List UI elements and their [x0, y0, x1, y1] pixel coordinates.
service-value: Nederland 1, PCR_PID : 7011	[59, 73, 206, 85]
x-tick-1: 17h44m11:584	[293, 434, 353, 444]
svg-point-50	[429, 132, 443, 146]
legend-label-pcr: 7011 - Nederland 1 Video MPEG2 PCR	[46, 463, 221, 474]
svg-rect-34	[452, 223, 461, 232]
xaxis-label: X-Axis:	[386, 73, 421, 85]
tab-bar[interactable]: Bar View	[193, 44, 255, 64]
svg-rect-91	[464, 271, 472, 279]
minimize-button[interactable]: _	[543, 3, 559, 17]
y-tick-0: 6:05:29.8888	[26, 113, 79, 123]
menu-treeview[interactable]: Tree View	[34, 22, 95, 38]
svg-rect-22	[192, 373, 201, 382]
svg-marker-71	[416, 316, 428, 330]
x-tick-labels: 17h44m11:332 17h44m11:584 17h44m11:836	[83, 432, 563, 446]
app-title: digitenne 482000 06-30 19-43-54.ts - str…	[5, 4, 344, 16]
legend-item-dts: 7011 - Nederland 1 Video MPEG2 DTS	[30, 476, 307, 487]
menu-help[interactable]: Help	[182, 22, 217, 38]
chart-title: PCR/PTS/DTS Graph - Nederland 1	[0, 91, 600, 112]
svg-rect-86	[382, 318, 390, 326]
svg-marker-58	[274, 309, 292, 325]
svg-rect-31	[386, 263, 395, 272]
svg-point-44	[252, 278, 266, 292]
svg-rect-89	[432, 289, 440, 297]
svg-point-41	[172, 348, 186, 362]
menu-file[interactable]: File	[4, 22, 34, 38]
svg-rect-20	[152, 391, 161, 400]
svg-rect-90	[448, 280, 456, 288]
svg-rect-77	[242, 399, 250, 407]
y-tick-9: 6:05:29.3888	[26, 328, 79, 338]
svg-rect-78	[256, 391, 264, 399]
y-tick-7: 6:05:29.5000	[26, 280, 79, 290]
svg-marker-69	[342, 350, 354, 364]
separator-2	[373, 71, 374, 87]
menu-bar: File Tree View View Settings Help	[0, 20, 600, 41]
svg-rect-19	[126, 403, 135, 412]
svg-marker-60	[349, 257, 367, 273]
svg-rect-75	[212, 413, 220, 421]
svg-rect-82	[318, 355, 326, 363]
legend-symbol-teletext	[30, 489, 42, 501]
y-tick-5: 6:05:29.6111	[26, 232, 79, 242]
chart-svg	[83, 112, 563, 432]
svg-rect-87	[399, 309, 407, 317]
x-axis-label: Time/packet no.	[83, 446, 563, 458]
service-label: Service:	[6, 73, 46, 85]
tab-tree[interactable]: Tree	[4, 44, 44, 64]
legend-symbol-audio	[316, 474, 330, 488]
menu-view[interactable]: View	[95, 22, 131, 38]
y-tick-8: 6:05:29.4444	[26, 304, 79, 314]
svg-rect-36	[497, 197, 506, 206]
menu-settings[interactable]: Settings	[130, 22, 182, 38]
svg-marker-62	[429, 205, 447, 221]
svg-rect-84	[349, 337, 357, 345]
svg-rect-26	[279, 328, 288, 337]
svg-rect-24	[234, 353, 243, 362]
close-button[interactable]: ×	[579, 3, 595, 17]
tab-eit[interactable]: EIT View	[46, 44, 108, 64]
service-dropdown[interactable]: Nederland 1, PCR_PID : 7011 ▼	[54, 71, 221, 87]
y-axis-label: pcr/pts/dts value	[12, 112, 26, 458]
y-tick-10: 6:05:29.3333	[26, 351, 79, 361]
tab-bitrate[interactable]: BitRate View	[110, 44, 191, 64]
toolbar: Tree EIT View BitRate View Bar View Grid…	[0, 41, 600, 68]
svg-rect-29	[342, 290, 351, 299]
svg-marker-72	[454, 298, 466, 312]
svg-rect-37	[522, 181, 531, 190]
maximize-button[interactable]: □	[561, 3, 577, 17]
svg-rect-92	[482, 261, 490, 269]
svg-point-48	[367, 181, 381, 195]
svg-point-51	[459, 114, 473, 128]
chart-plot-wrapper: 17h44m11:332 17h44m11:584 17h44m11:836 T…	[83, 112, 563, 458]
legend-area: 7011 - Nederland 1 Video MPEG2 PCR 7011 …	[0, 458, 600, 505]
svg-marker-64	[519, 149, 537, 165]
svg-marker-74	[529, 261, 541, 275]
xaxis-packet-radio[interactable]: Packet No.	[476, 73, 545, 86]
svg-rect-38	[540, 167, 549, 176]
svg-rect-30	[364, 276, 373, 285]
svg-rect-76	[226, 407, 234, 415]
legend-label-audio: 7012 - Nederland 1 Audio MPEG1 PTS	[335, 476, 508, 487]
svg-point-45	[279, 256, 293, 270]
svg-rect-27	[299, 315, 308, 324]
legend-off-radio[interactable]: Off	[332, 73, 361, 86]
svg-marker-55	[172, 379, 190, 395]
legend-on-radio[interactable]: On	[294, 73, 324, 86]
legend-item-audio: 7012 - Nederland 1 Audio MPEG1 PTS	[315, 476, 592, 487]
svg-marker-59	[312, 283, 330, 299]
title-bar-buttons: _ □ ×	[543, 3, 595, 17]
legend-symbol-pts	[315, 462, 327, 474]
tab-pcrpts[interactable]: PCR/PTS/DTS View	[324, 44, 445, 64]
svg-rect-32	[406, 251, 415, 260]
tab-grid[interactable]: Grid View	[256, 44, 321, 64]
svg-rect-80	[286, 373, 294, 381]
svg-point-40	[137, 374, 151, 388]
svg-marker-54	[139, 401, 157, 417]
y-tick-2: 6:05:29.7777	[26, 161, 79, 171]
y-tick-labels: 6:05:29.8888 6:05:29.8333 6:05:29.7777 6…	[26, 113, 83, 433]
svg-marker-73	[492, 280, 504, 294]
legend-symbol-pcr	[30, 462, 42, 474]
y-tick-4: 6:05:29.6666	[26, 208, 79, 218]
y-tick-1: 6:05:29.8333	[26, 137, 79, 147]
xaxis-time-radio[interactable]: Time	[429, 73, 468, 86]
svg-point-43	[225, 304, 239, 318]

# # #

AIM OF THE TASK — If a line in the material above contains the word "tick", copy it.

WRITTEN SOLUTION —
x-tick-1: 17h44m11:584	[293, 434, 353, 444]
y-tick-0: 6:05:29.8888	[26, 113, 79, 123]
x-tick-labels: 17h44m11:332 17h44m11:584 17h44m11:836	[83, 432, 563, 446]
y-tick-9: 6:05:29.3888	[26, 328, 79, 338]
y-tick-7: 6:05:29.5000	[26, 280, 79, 290]
y-tick-5: 6:05:29.6111	[26, 232, 79, 242]
y-tick-8: 6:05:29.4444	[26, 304, 79, 314]
y-tick-10: 6:05:29.3333	[26, 351, 79, 361]
y-tick-2: 6:05:29.7777	[26, 161, 79, 171]
y-tick-labels: 6:05:29.8888 6:05:29.8333 6:05:29.7777 6…	[26, 113, 83, 433]
y-tick-4: 6:05:29.6666	[26, 208, 79, 218]
y-tick-1: 6:05:29.8333	[26, 137, 79, 147]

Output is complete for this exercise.